Let’s say you entered at $8.00. Now you can buy the stock for $5.00. That gives you a break-even price of $6.50 as opposed to an original $8.00. However you have increased the leverage or size of your losing position. If the stock continues to slide you will be in more serious trouble than ever.

This strategy may work for you 2 or 3 out of 5 times, but it is the other times that it becomes a disaster. Remember the greatest asset you have, as a trader is your capital, without it you aren’t much of a trader!

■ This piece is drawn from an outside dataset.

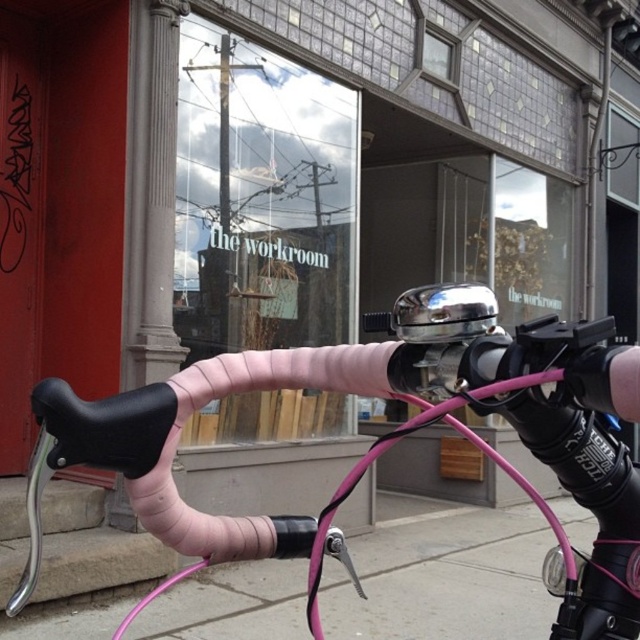 I want to click on pink matte handlebars at center, so click(x=384, y=440).

The image size is (640, 640). What are the coordinates of `pink matte handlebars at center` in the screenshot? It's located at (384, 440).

Chart 1 shows the recent market action of AMP. The stock did rally for the first day and a half, but since then the slide has continued. We are in completely ‘uncharted territory’ (no pun intend) when it comes to AMP. The stock was only publicly listed in June 1998 and with that limited history we are dealing with a relatively unknown quantity. You could say that Telstra is in the same boat.

Chart 1

The key points to take from this story are…

1. Never Average a Loss

2. Be very wary of stocks that have limited history (particularly for investing).

3. Follow your rules

The best thing that can be done in this situation is to firstly accept what has occurred and do not take it personally. There can be a benefit in not exiting immediately “on open” after a market has moved on news, however you must still limit the downside with the use of stops. Under no circumstances add to your position, in case you are wrong. Respect thy capital may be another way of putting it.